Please return, exactly and only, the lines beginning at the top of the entries below and ending with the line containing "gracehsu520@gmail.com"; keep out the pictures.

(Stored items)
****************************************

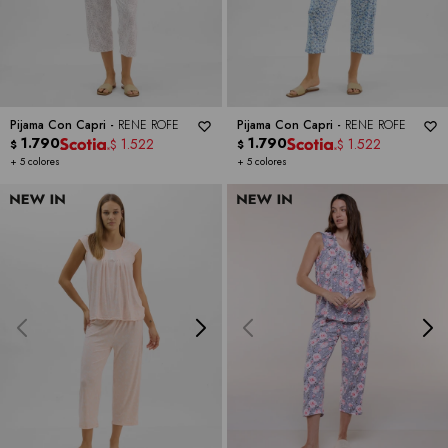
Pijama Con Capri -
RENE ROFE
Pijama Con Capri -
RENE ROFE
1.790
1.790
1.522
1.522
$
$
$
$
+ 5 colores
+ 5 colores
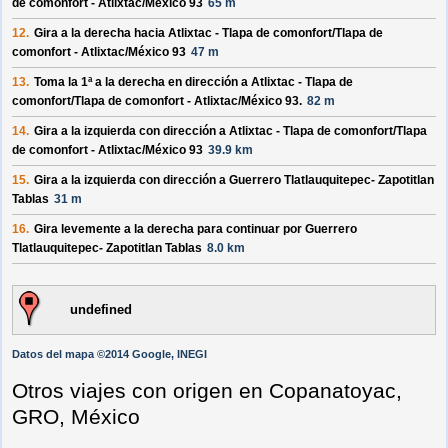
de comonfort - Atlixtac/México 93
65 m
12.
Gira a la
derecha
hacia
Atlixtac - Tlapa de comonfort/Tlapa de
comonfort - Atlixtac/México 93
47 m
13.
Toma la 1ª a la
derecha
en dirección a
Atlixtac - Tlapa de
comonfort/Tlapa de comonfort - Atlixtac/México 93
.
82 m
14.
Gira a la
izquierda
con dirección a
Atlixtac - Tlapa de comonfort/Tlapa
de comonfort - Atlixtac/México 93
39.9 km
15.
Gira a la
izquierda
con dirección a
Guerrero Tlatlauquitepec- Zapotitlan
Tablas
31 m
16.
Gira levemente a la
derecha
para continuar por
Guerrero
Tlatlauquitepec- Zapotitlan Tablas
8.0 km
undefined
Datos del mapa ©2014 Google, INEGI
Otros viajes con origen en Copanatoyac,
GRO, México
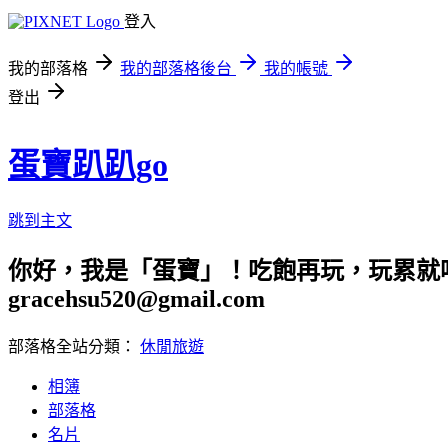
登入
我的部落格
我的部落格後台
我的帳號
登出
蛋寶趴趴go
跳到主文
你好，我是「蛋寶」！吃飽再玩，玩累就吃
gracehsu520@gmail.com
部落格全站分類：
休閒旅遊
相簿
部落格
名片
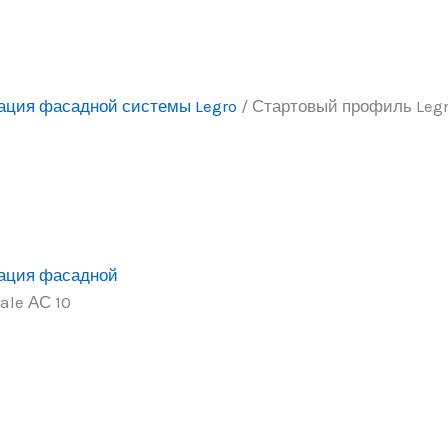
ация фасадной системы Legro
/ Стартовый профиль Legr
ация фасадной
ale АС 10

****************************************

Completed task:
Pijama Con Capri -
RENE ROFE
Pijama Con Capri -
RENE ROFE
1.790
1.790
1.522
1.522
$
$
$
$
+ 5 colores
+ 5 colores
de comonfort - Atlixtac/México 93
65 m
12.
Gira a la
derecha
hacia
Atlixtac - Tlapa de comonfort/Tlapa de
comonfort - Atlixtac/México 93
47 m
13.
Toma la 1ª a la
derecha
en dirección a
Atlixtac - Tlapa de
comonfort/Tlapa de comonfort - Atlixtac/México 93
.
82 m
14.
Gira a la
izquierda
con dirección a
Atlixtac - Tlapa de comonfort/Tlapa
de comonfort - Atlixtac/México 93
39.9 km
15.
Gira a la
izquierda
con dirección a
Guerrero Tlatlauquitepec- Zapotitlan
Tablas
31 m
16.
Gira levemente a la
derecha
para continuar por
Guerrero
Tlatlauquitepec- Zapotitlan Tablas
8.0 km
undefined
Datos del mapa ©2014 Google, INEGI
Otros viajes con origen en Copanatoyac,
GRO, México
登入
我的部落格
我的部落格後台
我的帳號
登出
蛋寶趴趴go
跳到主文
你好，我是「蛋寶」！吃飽再玩，玩累就吃
gracehsu520@gmail.com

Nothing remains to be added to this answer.